***** RECORDS SHOWN *****

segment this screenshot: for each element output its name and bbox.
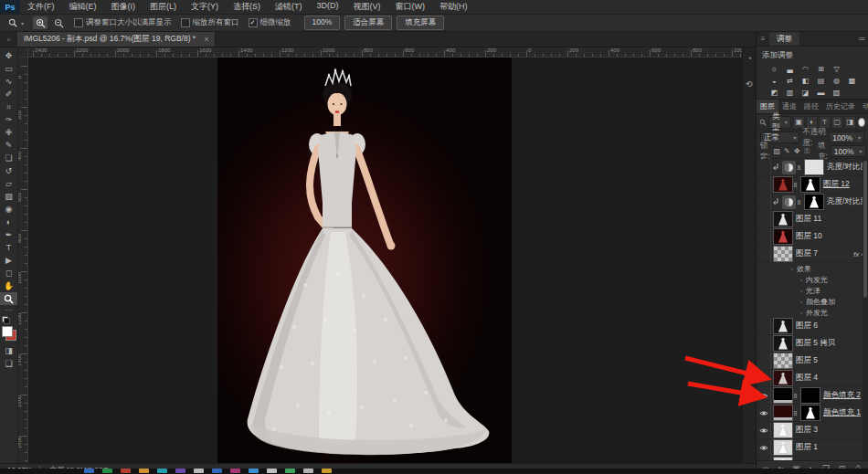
layer-row[interactable]: 图层 6 <box>757 318 868 335</box>
option-checkbox[interactable]: ✓细微缩放 <box>249 17 291 28</box>
layer-name[interactable]: 图层 11 <box>796 214 821 225</box>
quick-selection-tool[interactable]: ✐ <box>0 88 17 100</box>
clone-stamp-tool[interactable]: ❏ <box>0 152 17 164</box>
menu-item[interactable]: 视图(V) <box>346 1 388 13</box>
channel-mixer-icon[interactable]: ◍ <box>831 76 842 86</box>
hue-saturation-icon[interactable]: ◒ <box>768 76 780 86</box>
close-tab-icon[interactable]: × <box>204 35 208 44</box>
photo-filter-icon[interactable]: ▤ <box>815 76 827 86</box>
taskbar-icon[interactable] <box>322 469 332 473</box>
layer-visibility-toggle[interactable] <box>757 353 771 369</box>
menu-item[interactable]: 3D(D) <box>310 1 346 13</box>
marquee-tool[interactable]: ▭ <box>0 62 17 75</box>
layer-mask-thumbnail[interactable] <box>801 406 820 420</box>
layer-visibility-toggle[interactable] <box>757 159 771 175</box>
layer-row[interactable]: 图层 10 <box>757 228 868 246</box>
options-button[interactable]: 100% <box>304 16 341 30</box>
layers-scrollbar[interactable] <box>863 159 868 460</box>
mask-link-icon[interactable]: 8 <box>796 199 802 205</box>
tools-collapse-button[interactable]: « <box>0 32 17 47</box>
layer-name[interactable]: 图层 5 拷贝 <box>796 338 835 349</box>
taskbar-icon[interactable] <box>139 469 149 473</box>
layer-visibility-toggle[interactable] <box>757 457 771 460</box>
layer-mask-thumbnail[interactable] <box>805 195 823 209</box>
layer-name[interactable]: 图层 6 <box>796 321 818 332</box>
zoom-in-button[interactable] <box>33 16 48 29</box>
layer-row[interactable]: 图层 5 <box>757 353 868 370</box>
option-checkbox[interactable]: 缩放所有窗口 <box>181 17 239 28</box>
fill-value[interactable]: 100% ▾ <box>831 145 866 157</box>
lock-icon-3[interactable]: ⚿ <box>803 147 811 156</box>
layer-thumbnail[interactable] <box>774 406 792 420</box>
layer-thumbnail[interactable] <box>774 177 792 192</box>
taskbar-icon[interactable] <box>194 469 204 473</box>
color-lookup-icon[interactable]: ▩ <box>846 76 858 86</box>
gradient-tool[interactable]: ▨ <box>0 190 17 203</box>
options-button[interactable]: 适合屏幕 <box>344 16 392 30</box>
layer-visibility-toggle[interactable] <box>757 405 771 421</box>
filter-smart-objects-icon[interactable]: ◨ <box>844 116 856 129</box>
foreground-color-swatch[interactable] <box>2 326 13 337</box>
taskbar-icon[interactable] <box>84 469 94 473</box>
selective-color-icon[interactable]: ▧ <box>831 88 842 98</box>
layer-row[interactable]: 图层 7fx˄ <box>757 246 868 263</box>
menu-item[interactable]: 图层(L) <box>143 1 184 13</box>
taskbar-icon[interactable] <box>303 469 313 473</box>
taskbar-icon[interactable] <box>267 469 277 473</box>
layer-visibility-toggle[interactable] <box>757 228 771 245</box>
type-tool[interactable]: T <box>0 241 17 254</box>
layer-name[interactable]: 图层 10 <box>796 231 822 242</box>
layer-name[interactable]: 图层 4 <box>796 373 818 384</box>
tab-adjustments[interactable]: 调整 <box>769 32 799 46</box>
document-tab[interactable]: IMGL5206 - 副本.psd @ 16.7%(图层 19, RGB/8) … <box>17 32 216 47</box>
eraser-tool[interactable]: ▱ <box>0 177 17 190</box>
taskbar-icon[interactable] <box>121 469 131 473</box>
checkbox-box[interactable]: ✓ <box>249 18 258 27</box>
gradient-map-icon[interactable]: ▬ <box>815 88 827 98</box>
option-checkbox[interactable]: 调整窗口大小以满屏显示 <box>74 17 172 28</box>
layer-visibility-toggle[interactable] <box>757 439 771 456</box>
levels-icon[interactable]: ▃ <box>784 64 796 74</box>
effect-visibility-icon[interactable]: ◦ <box>797 299 806 305</box>
layer-visibility-toggle[interactable] <box>757 335 771 352</box>
layer-visibility-toggle[interactable] <box>757 422 771 438</box>
layer-visibility-toggle[interactable] <box>757 211 771 227</box>
crop-tool[interactable]: ⌗ <box>0 100 17 113</box>
menu-item[interactable]: 窗口(W) <box>388 1 433 13</box>
taskbar-icon[interactable] <box>212 469 222 473</box>
layer-row[interactable]: 图层 11 <box>757 211 868 228</box>
tab-panel-3[interactable]: 历史记录 <box>822 100 859 113</box>
filter-toggle-switch[interactable] <box>858 118 865 127</box>
taskbar-icon[interactable] <box>157 469 167 473</box>
layer-row[interactable]: 8颜色填充 2 <box>757 387 868 405</box>
eyedropper-tool[interactable]: ✑ <box>0 113 17 126</box>
dodge-tool[interactable]: ◐ <box>0 216 17 228</box>
tool-preset[interactable]: ▾ <box>5 16 24 29</box>
zoom-tool[interactable] <box>0 292 17 305</box>
layer-row[interactable]: 图层 3 <box>757 422 868 439</box>
default-colors-icon[interactable] <box>2 316 9 323</box>
layer-visibility-toggle[interactable] <box>757 387 771 404</box>
options-button[interactable]: 填充屏幕 <box>397 16 444 30</box>
menu-item[interactable]: 图像(I) <box>104 1 143 13</box>
layer-thumbnail[interactable] <box>774 388 792 403</box>
layer-mask-thumbnail[interactable] <box>805 160 823 174</box>
layer-name[interactable]: 颜色填充 1 <box>823 407 861 418</box>
shape-tool[interactable]: ◻ <box>0 267 17 279</box>
menu-item[interactable]: 编辑(E) <box>62 1 104 13</box>
photo-canvas[interactable] <box>217 57 512 463</box>
layer-thumbnail[interactable] <box>774 229 792 244</box>
layer-name[interactable]: 亮度/对比度 1 <box>827 196 865 207</box>
layer-mask-thumbnail[interactable] <box>801 177 820 192</box>
brightness-contrast-icon[interactable]: ☼ <box>768 64 780 74</box>
layer-name[interactable]: 图层 7 <box>796 248 818 259</box>
healing-brush-tool[interactable]: ✙ <box>0 126 17 139</box>
canvas-area[interactable]: 2400220020001800160014001200100080060040… <box>18 47 756 463</box>
layer-row[interactable]: 8亮度/对比度 2 <box>757 159 868 176</box>
lock-icon-0[interactable]: ▨ <box>773 147 781 156</box>
pen-tool[interactable]: ✒ <box>0 228 17 241</box>
filter-shape-layers-icon[interactable]: ▢ <box>831 116 843 129</box>
layer-row[interactable]: 图层 5 拷贝 <box>757 335 868 353</box>
taskbar-icon[interactable] <box>230 469 240 473</box>
lock-icon-1[interactable]: ✎ <box>783 147 791 156</box>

*****

=== WORK INSTRUCTION ===
Give back the entries verbatim but drop every picture.

=== SOLUTION FOR THIS PROBLEM ===
segment this screenshot: for each element output its name and bbox.
layer-row[interactable]: 图层 6 <box>757 318 868 335</box>
option-checkbox[interactable]: ✓细微缩放 <box>249 17 291 28</box>
layer-name[interactable]: 图层 11 <box>796 214 821 225</box>
quick-selection-tool[interactable]: ✐ <box>0 88 17 100</box>
clone-stamp-tool[interactable]: ❏ <box>0 152 17 164</box>
menu-item[interactable]: 视图(V) <box>346 1 388 13</box>
channel-mixer-icon[interactable]: ◍ <box>831 76 842 86</box>
hue-saturation-icon[interactable]: ◒ <box>768 76 780 86</box>
close-tab-icon[interactable]: × <box>204 35 208 44</box>
photo-filter-icon[interactable]: ▤ <box>815 76 827 86</box>
taskbar-icon[interactable] <box>322 469 332 473</box>
layer-visibility-toggle[interactable] <box>757 353 771 369</box>
menu-item[interactable]: 3D(D) <box>310 1 346 13</box>
marquee-tool[interactable]: ▭ <box>0 62 17 75</box>
layer-mask-thumbnail[interactable] <box>801 406 820 420</box>
layer-visibility-toggle[interactable] <box>757 159 771 175</box>
layer-row[interactable]: 图层 10 <box>757 228 868 246</box>
options-button[interactable]: 100% <box>304 16 341 30</box>
layers-scrollbar[interactable] <box>863 159 868 460</box>
mask-link-icon[interactable]: 8 <box>796 199 802 205</box>
tools-collapse-button[interactable]: « <box>0 32 17 47</box>
layer-name[interactable]: 图层 5 拷贝 <box>796 338 835 349</box>
taskbar-icon[interactable] <box>139 469 149 473</box>
layer-visibility-toggle[interactable] <box>757 457 771 460</box>
layer-mask-thumbnail[interactable] <box>805 195 823 209</box>
layer-name[interactable]: 图层 6 <box>796 321 818 332</box>
zoom-in-button[interactable] <box>33 16 48 29</box>
layer-row[interactable]: 图层 5 <box>757 353 868 370</box>
option-checkbox[interactable]: 缩放所有窗口 <box>181 17 239 28</box>
fill-value[interactable]: 100% ▾ <box>831 145 866 157</box>
lock-icon-3[interactable]: ⚿ <box>803 147 811 156</box>
layer-thumbnail[interactable] <box>774 406 792 420</box>
layer-thumbnail[interactable] <box>774 177 792 192</box>
taskbar-icon[interactable] <box>194 469 204 473</box>
color-lookup-icon[interactable]: ▩ <box>846 76 858 86</box>
gradient-tool[interactable]: ▨ <box>0 190 17 203</box>
options-button[interactable]: 适合屏幕 <box>344 16 392 30</box>
layer-visibility-toggle[interactable] <box>757 405 771 421</box>
filter-smart-objects-icon[interactable]: ◨ <box>844 116 856 129</box>
foreground-color-swatch[interactable] <box>2 326 13 337</box>
taskbar-icon[interactable] <box>84 469 94 473</box>
selective-color-icon[interactable]: ▧ <box>831 88 842 98</box>
layer-row[interactable]: 图层 7fx˄ <box>757 246 868 263</box>
menu-item[interactable]: 图层(L) <box>143 1 184 13</box>
taskbar-icon[interactable] <box>303 469 313 473</box>
taskbar-icon[interactable] <box>267 469 277 473</box>
layer-visibility-toggle[interactable] <box>757 228 771 245</box>
type-tool[interactable]: T <box>0 241 17 254</box>
layer-name[interactable]: 图层 10 <box>796 231 822 242</box>
layer-name[interactable]: 图层 4 <box>796 373 818 384</box>
tab-adjustments[interactable]: 调整 <box>769 32 799 46</box>
document-tab[interactable]: IMGL5206 - 副本.psd @ 16.7%(图层 19, RGB/8) … <box>17 32 216 47</box>
eraser-tool[interactable]: ▱ <box>0 177 17 190</box>
taskbar-icon[interactable] <box>121 469 131 473</box>
checkbox-box[interactable]: ✓ <box>249 18 258 27</box>
gradient-map-icon[interactable]: ▬ <box>815 88 827 98</box>
option-checkbox[interactable]: 调整窗口大小以满屏显示 <box>74 17 172 28</box>
layer-visibility-toggle[interactable] <box>757 439 771 456</box>
levels-icon[interactable]: ▃ <box>784 64 796 74</box>
effect-visibility-icon[interactable]: ◦ <box>797 299 806 305</box>
layer-visibility-toggle[interactable] <box>757 335 771 352</box>
layer-visibility-toggle[interactable] <box>757 422 771 438</box>
layer-visibility-toggle[interactable] <box>757 211 771 227</box>
crop-tool[interactable]: ⌗ <box>0 100 17 113</box>
menu-item[interactable]: 窗口(W) <box>388 1 433 13</box>
taskbar-icon[interactable] <box>212 469 222 473</box>
layer-row[interactable]: 图层 11 <box>757 211 868 228</box>
tab-panel-3[interactable]: 历史记录 <box>822 100 859 113</box>
filter-toggle-switch[interactable] <box>858 118 865 127</box>
taskbar-icon[interactable] <box>157 469 167 473</box>
layer-row[interactable]: 8颜色填充 2 <box>757 387 868 405</box>
eyedropper-tool[interactable]: ✑ <box>0 113 17 126</box>
dodge-tool[interactable]: ◐ <box>0 216 17 228</box>
tool-preset[interactable]: ▾ <box>5 16 24 29</box>
zoom-tool[interactable] <box>0 292 17 305</box>
layer-row[interactable]: 图层 3 <box>757 422 868 439</box>
default-colors-icon[interactable] <box>2 316 9 323</box>
layer-visibility-toggle[interactable] <box>757 387 771 404</box>
options-button[interactable]: 填充屏幕 <box>397 16 444 30</box>
menu-item[interactable]: 图像(I) <box>104 1 143 13</box>
layer-thumbnail[interactable] <box>774 388 792 403</box>
layer-mask-thumbnail[interactable] <box>805 160 823 174</box>
layer-name[interactable]: 颜色填充 1 <box>823 407 861 418</box>
shape-tool[interactable]: ◻ <box>0 267 17 279</box>
menu-item[interactable]: 编辑(E) <box>62 1 104 13</box>
photo-canvas[interactable] <box>217 57 512 463</box>
layer-thumbnail[interactable] <box>774 229 792 244</box>
layer-name[interactable]: 亮度/对比度 1 <box>827 196 865 207</box>
layer-mask-thumbnail[interactable] <box>801 177 820 192</box>
brightness-contrast-icon[interactable]: ☼ <box>768 64 780 74</box>
layer-name[interactable]: 图层 7 <box>796 248 818 259</box>
healing-brush-tool[interactable]: ✙ <box>0 126 17 139</box>
canvas-area[interactable]: 2400220020001800160014001200100080060040… <box>18 47 756 463</box>
layer-row[interactable]: 8亮度/对比度 2 <box>757 159 868 176</box>
lock-icon-0[interactable]: ▨ <box>773 147 781 156</box>
pen-tool[interactable]: ✒ <box>0 228 17 241</box>
filter-shape-layers-icon[interactable]: ▢ <box>831 116 843 129</box>
layer-row[interactable]: 图层 5 拷贝 <box>757 335 868 353</box>
taskbar-icon[interactable] <box>230 469 240 473</box>
lock-icon-1[interactable]: ✎ <box>783 147 791 156</box>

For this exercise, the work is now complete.